Word for word, write the records out again, but omit each picture.

-- Information given follows --

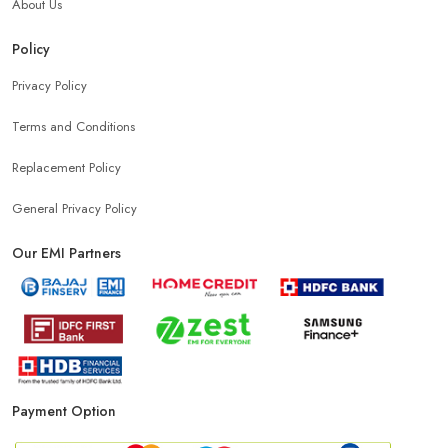
About Us
Policy
Privacy Policy
Terms and Conditions
Replacement Policy
General Privacy Policy
Our EMI Partners
Payment Option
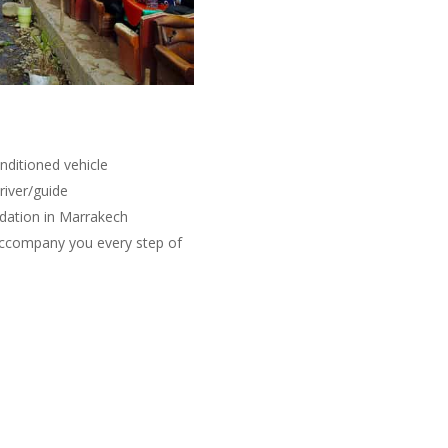
nditioned vehicle
river/guide
dation in Marrakech
 accompany you every step of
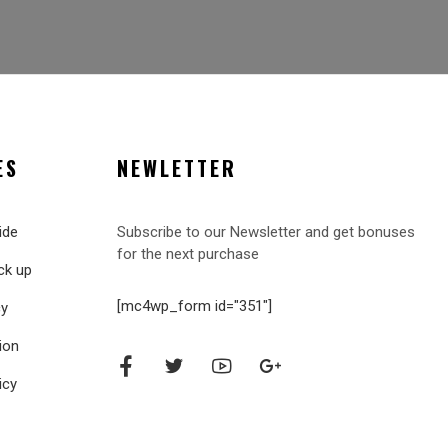
ES
NEWLETTER
ide
Subscribe to our Newsletter and get bonuses
for the next purchase
ick up
[mc4wp_form id="351"]
cy
ion
icy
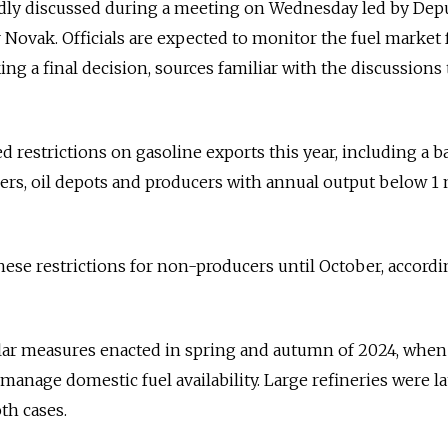
dly discussed during a meeting on Wednesday led by Dep
Novak. Officials are expected to monitor the fuel market 
g a final decision, sources familiar with the discussions 
d restrictions on gasoline exports this year, including a 
ders, oil depots and producers with annual output below 1 
ese restrictions for non-producers until October, accordi
ar measures enacted in spring and autumn of 2024, when
manage domestic fuel availability. Large refineries were la
th cases.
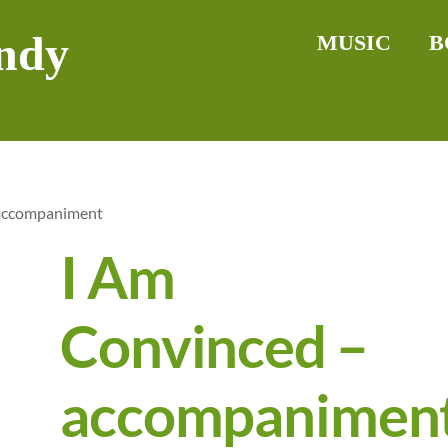
ndy
MUSIC
B
 accompaniment
I Am
Convinced –
accompanimen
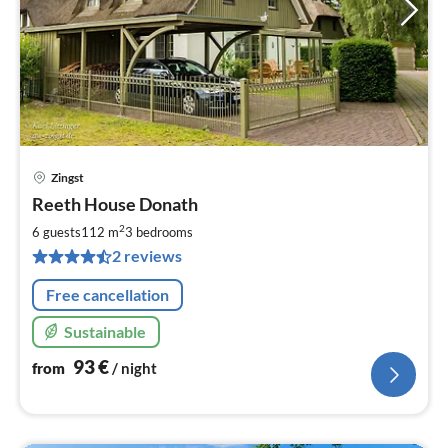
Zingst
pri
Reeth House Donath
fr
9
2
6 guests
112 m
3
bedrooms
pe
2 reviews
nig
Free cancellation
Sustainable
93
€
from
/ night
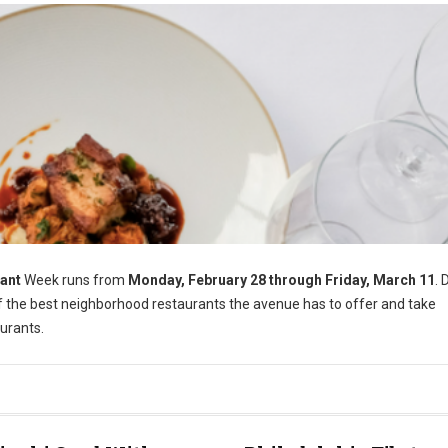
ant
Week runs from
Monday, February 28 through Friday, March 11
. 
of the best neighborhood restaurants the avenue has to offer and take
urants.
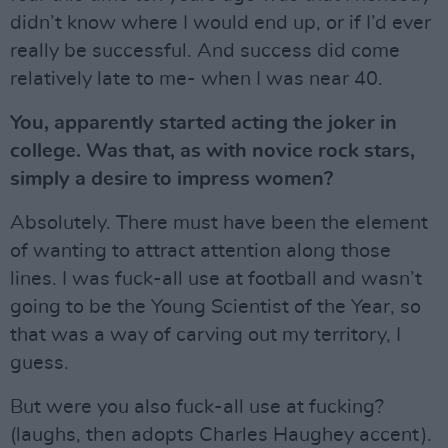
didn’t know where I would end up, or if I’d ever
really be successful. And success did come
relatively late to me- when I was near 40.
You, apparently started acting the joker in
college. Was that, as with novice rock stars,
simply a desire to impress women?
Absolutely. There must have been the element
of wanting to attract attention along those
lines. I was fuck-all use at football and wasn’t
going to be the Young Scientist of the Year, so
that was a way of carving out my territory, I
guess.
But were you also fuck-all use at fucking?
(laughs, then adopts Charles Haughey accent).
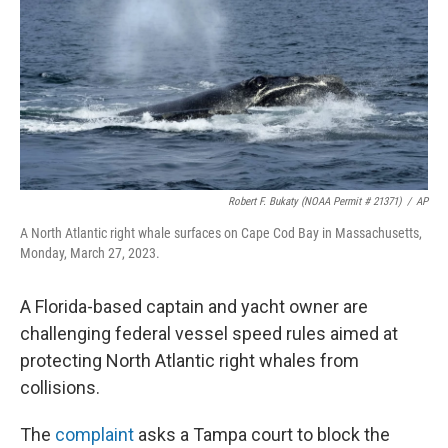
o
r
I
k
n
Robert F. Bukaty (NOAA Permit # 21371)
/
AP
A North Atlantic right whale surfaces on Cape Cod Bay in Massachusetts,
Monday, March 27, 2023.
A Florida-based captain and yacht owner are
challenging federal vessel speed rules aimed at
protecting North Atlantic right whales from
collisions.
The
complaint
asks a Tampa court to block the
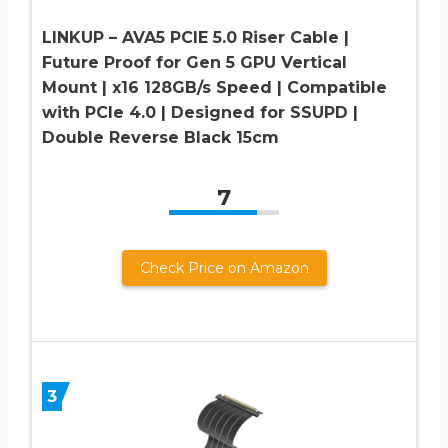
LINKUP – AVA5 PCIE 5.0 Riser Cable |
Future Proof for Gen 5 GPU Vertical
Mount | x16 128GB/s Speed | Compatible
with PCIe 4.0 | Designed for SSUPD |
Double Reverse Black 15cm
7
Check Price on Amazon
3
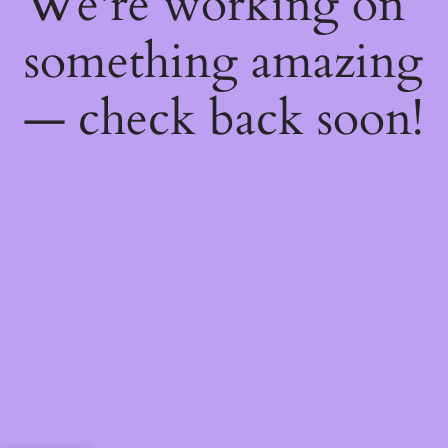
We're working on
something amazing
— check back soon!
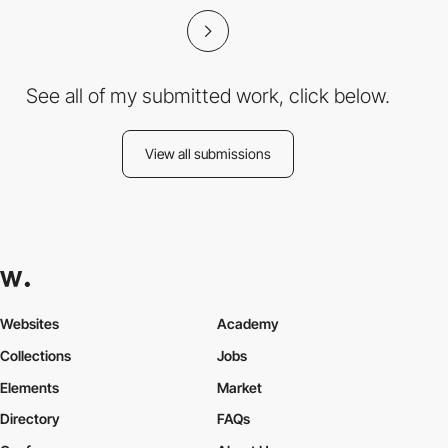
See all of my submitted work, click below.
View all submissions
Websites
Academy
Collections
Jobs
Elements
Market
Directory
FAQs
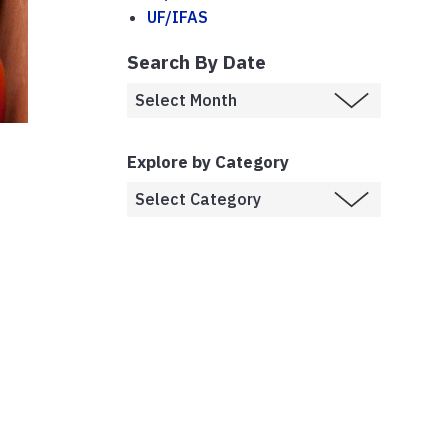
UF/IFAS
Search By Date
Explore by Category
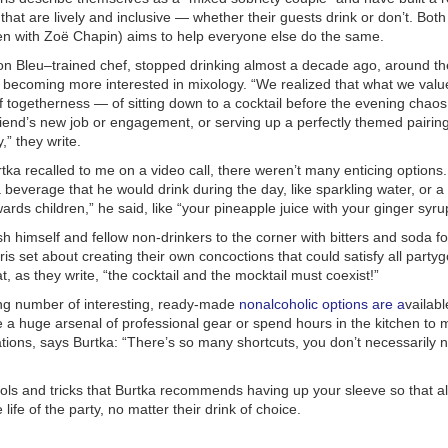
 that are lively and inclusive — whether their guests drink or don’t.
Both
en with Zoë Chapin) aims to help everyone else do the same.
on Bleu–trained chef, stopped drinking almost a decade ago, around t
s becoming more interested in mixology. “We realized that what we val
 togetherness — of sitting down to a cocktail before the evening chao
riend’s new job or engagement, or serving up a perfectly themed pairin
,” they write.
rtka recalled to me on a video call, there weren’t many enticing option
a beverage that he would drink during the day, like sparkling water, or a
wards children,” he said, like “your pineapple juice with your ginger syru
sh himself and fellow non-drinkers to the corner with bitters and soda for
is set about creating their own concoctions that could satisfy all party
at, as they write, “the cocktail and the mocktail must coexist!”
ng number of interesting, ready-made
nonalcoholic options
are a
vailabl
e a huge arsenal of professional gear or spend hours in the kitchen to
ions, says Burtka: “There’s so many shortcuts, you don’t necessarily n
ols and tricks that Burtka recommends having up your sleeve so that al
e life of the party, no matter their drink of choice.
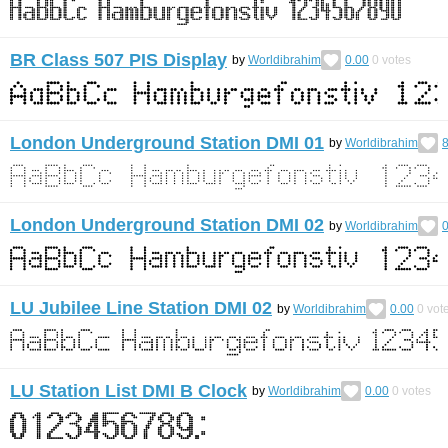
BR Class 507 PIS Display
by
Worldibrahim
0.00
0
votes
London Underground Station DMI 01
by
Worldibrahim
8
London Underground Station DMI 02
by
Worldibrahim
0
LU Jubilee Line Station DMI 02
by
Worldibrahim
0.00
0
vot
LU Station List DMI B Clock
by
Worldibrahim
0.00
0
votes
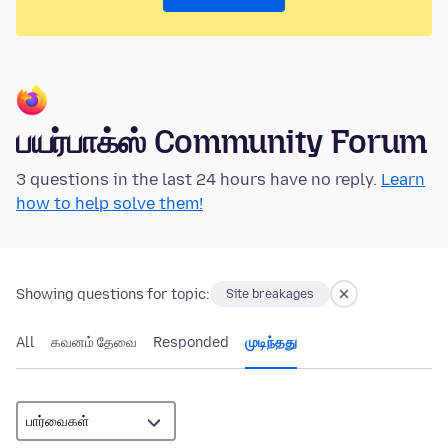
பயர்பாக்ஸ் Community Forum
3 questions in the last 24 hours have no reply.
Learn
how to help solve them!
Showing questions for topic:
Site breakages
All
கவனம் தேவை
Responded
முடிந்தது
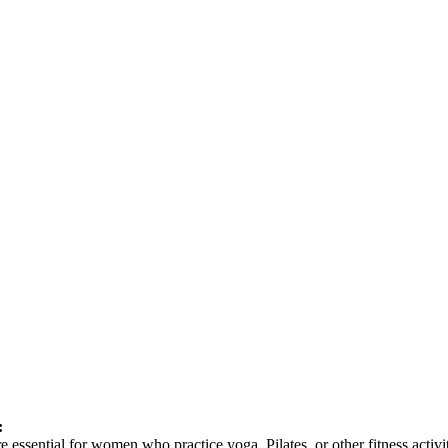
:
 are essential for women who practice yoga, Pilates, or other fitness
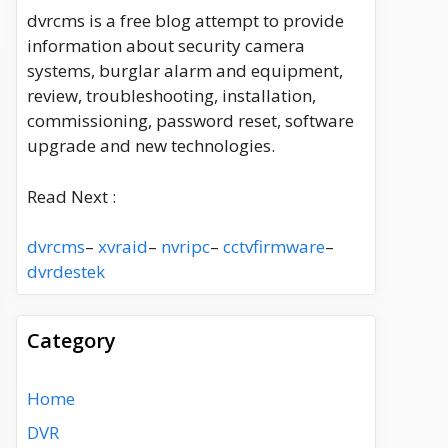
dvrcms is a free blog attempt to provide
information about security camera
systems, burglar alarm and equipment,
review, troubleshooting, installation,
commissioning, password reset, software
upgrade and new technologies.
Read Next :
dvrcms
–
xvraid
–
nvripc
–
cctvfirmware
–
dvrdestek
Category
Home
DVR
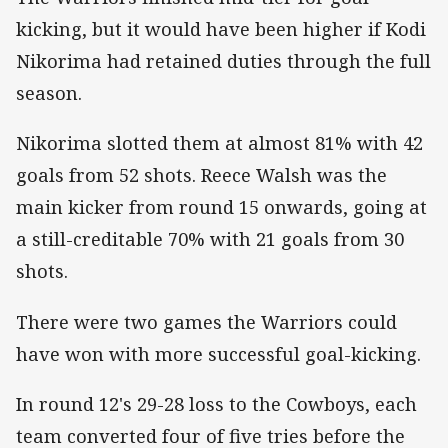
kicking, but it would have been higher if Kodi
Nikorima had retained duties through the full
season.
Nikorima slotted them at almost 81% with 42
goals from 52 shots. Reece Walsh was the
main kicker from round 15 onwards, going at
a still-creditable 70% with 21 goals from 30
shots.
There were two games the Warriors could
have won with more successful goal-kicking.
In round 12's 29-28 loss to the Cowboys, each
team converted four of five tries before the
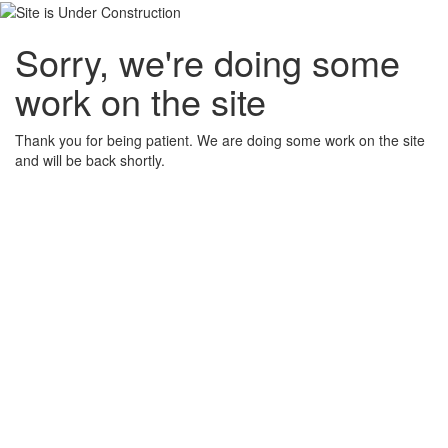
Sorry, we're doing some
work on the site
Thank you for being patient. We are doing some work on the site
and will be back shortly.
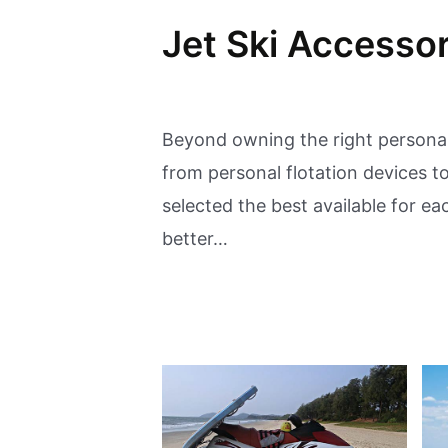
Jet Ski Accessor
Beyond owning the right personal
from personal flotation devices 
selected the best available for e
better…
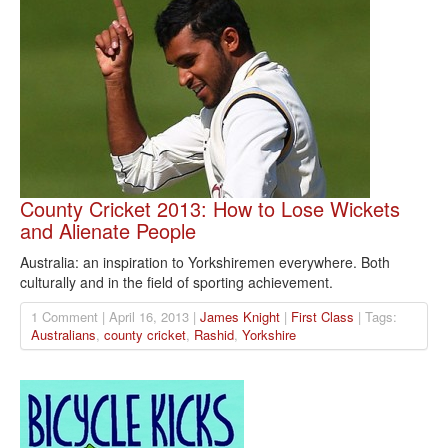
County Cricket 2013: How to Lose Wickets
and Alienate People
Australia: an inspiration to Yorkshiremen everywhere. Both
culturally and in the field of sporting achievement.
1 Comment | April 16, 2013 |
James Knight
|
First Class
| Tags:
Australians
,
county cricket
,
Rashid
,
Yorkshire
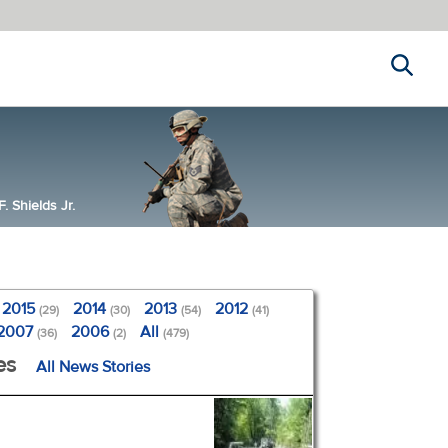
Search
 Shields Jr.
2015
2014
2013
2012
(29)
(30)
(54)
(41)
2007
2006
All
(36)
(2)
(479)
es
All News Stories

-- Information given concluded --

■ Solution for this task ■
About Us
Policy
Privacy Policy
Terms and Conditions
Replacement Policy
General Privacy Policy
Our EMI Partners
Payment Option
nditioned vehicle
river/guide
dation in Marrakech
 accompany you every step of
ES
NEWLETTER
ide
Subscribe to our Newsletter and get bonuses
for the next purchase
ick up
[mc4wp_form id="351"]
cy
ion
icy
dly discussed during a meeting on Wednesday led by Dep
Novak. Officials are expected to monitor the fuel market 
g a final decision, sources familiar with the discussions 
d restrictions on gasoline exports this year, including a 
ders, oil depots and producers with annual output below 1 
ese restrictions for non-producers until October, accordi
ar measures enacted in spring and autumn of 2024, when
manage domestic fuel availability. Large refineries were la
th cases.
ndy
MUSIC
B
 accompaniment
I Am
Convinced –
accompanimen
Zingst
pri
Reeth House Donath
fr
9
2
6 guests
112 m
3
bedrooms
pe
2 reviews
nig
Free cancellation
Sustainable
93
€
from
/ night
ant
Week runs from
Monday, February 28 through Friday, March 11
. 
of the best neighborhood restaurants the avenue has to offer and take
urants.
didn’t know where I would end up, or if I’d ever
really be successful. And success did come
relatively late to me- when I was near 40.
You, apparently started acting the joker in
college. Was that, as with novice rock stars,
simply a desire to impress women?
Absolutely. There must have been the element
of wanting to attract attention along those
lines. I was fuck-all use at football and wasn’t
going to be the Young Scientist of the Year, so
that was a way of carving out my territory, I
guess.
But were you also fuck-all use at fucking?
(laughs, then adopts Charles Haughey accent).
o
r
I
k
n
Robert F. Bukaty (NOAA Permit # 21371)
/
AP
A North Atlantic right whale surfaces on Cape Cod Bay in Massachusetts,
Monday, March 27, 2023.
A Florida-based captain and yacht owner are
challenging federal vessel speed rules aimed at
protecting North Atlantic right whales from
collisions.
The
complaint
asks a Tampa court to block the
LINKUP – AVA5 PCIE 5.0 Riser Cable |
Future Proof for Gen 5 GPU Vertical
Mount | x16 128GB/s Speed | Compatible
with PCIe 4.0 | Designed for SSUPD |
Double Reverse Black 15cm
7
Check Price on Amazon
3
We're working on
something amazing
— check back soon!
See all of my submitted work, click below.
View all submissions
Websites
Academy
Collections
Jobs
Elements
Market
Directory
FAQs
UF/IFAS
Search By Date
Explore by Category
 that are lively and inclusive — whether their guests drink or don’t.
Both
en with Zoë Chapin) aims to help everyone else do the same.
on Bleu–trained chef, stopped drinking almost a decade ago, around t
s becoming more interested in mixology. “We realized that what we val
 togetherness — of sitting down to a cocktail before the evening chao
riend’s new job or engagement, or serving up a perfectly themed pairin
,” they write.
rtka recalled to me on a video call, there weren’t many enticing option
a beverage that he would drink during the day, like sparkling water, or a
wards children,” he said, like “your pineapple juice with your ginger syru
sh himself and fellow non-drinkers to the corner with bitters and soda for
is set about creating their own concoctions that could satisfy all party
at, as they write, “the cocktail and the mocktail must coexist!”
ng number of interesting, ready-made
nonalcoholic options
are a
vailabl
e a huge arsenal of professional gear or spend hours in the kitchen to
ions, says Burtka: “There’s so many shortcuts, you don’t necessarily n
ols and tricks that Burtka recommends having up your sleeve so that al
e life of the party, no matter their drink of choice.
BR Class 507 PIS Display
by
Worldibrahim
0.00
0
votes
London Underground Station DMI 01
by
Worldibrahim
8
London Underground Station DMI 02
by
Worldibrahim
0
LU Jubilee Line Station DMI 02
by
Worldibrahim
0.00
0
vot
LU Station List DMI B Clock
by
Worldibrahim
0.00
0
votes
பயர்பாக்ஸ் Community Forum
3 questions in the last 24 hours have no reply.
Learn
how to help solve them!
Showing questions for topic:
Site breakages
All
கவனம் தேவை
Responded
முடிந்தது
:
 are essential for women who practice yoga, Pilates, or other fitness
dvrcms is a free blog attempt to provide
information about security camera
systems, burglar alarm and equipment,
review, troubleshooting, installation,
commissioning, password reset, software
upgrade and new technologies.
Read Next :
dvrcms
–
xvraid
–
nvripc
–
cctvfirmware
–
dvrdestek
Category
Home
DVR
kicking, but it would have been higher if Kodi
Nikorima had retained duties through the full
season.
Nikorima slotted them at almost 81% with 42
goals from 52 shots. Reece Walsh was the
main kicker from round 15 onwards, going at
a still-creditable 70% with 21 goals from 30
shots.
There were two games the Warriors could
have won with more successful goal-kicking.
In round 12's 29-28 loss to the Cowboys, each
team converted four of five tries before the
Sorry, we're doing some
work on the site
Thank you for being patient. We are doing some work on the site
and will be back shortly.
Jet Ski Accessor
Beyond owning the right personal
from personal flotation devices 
selected the best available for e
better…
County Cricket 2013: How to Lose Wickets
and Alienate People
Australia: an inspiration to Yorkshiremen everywhere. Both
culturally and in the field of sporting achievement.
1 Comment | April 16, 2013 |
James Knight
|
First Class
| Tags:
Australians
,
county cricket
,
Rashid
,
Yorkshire
Search
 Shields Jr.
2015
2014
2013
2012
(29)
(30)
(54)
(41)
2007
2006
All
(36)
(2)
(479)
es
All News Stories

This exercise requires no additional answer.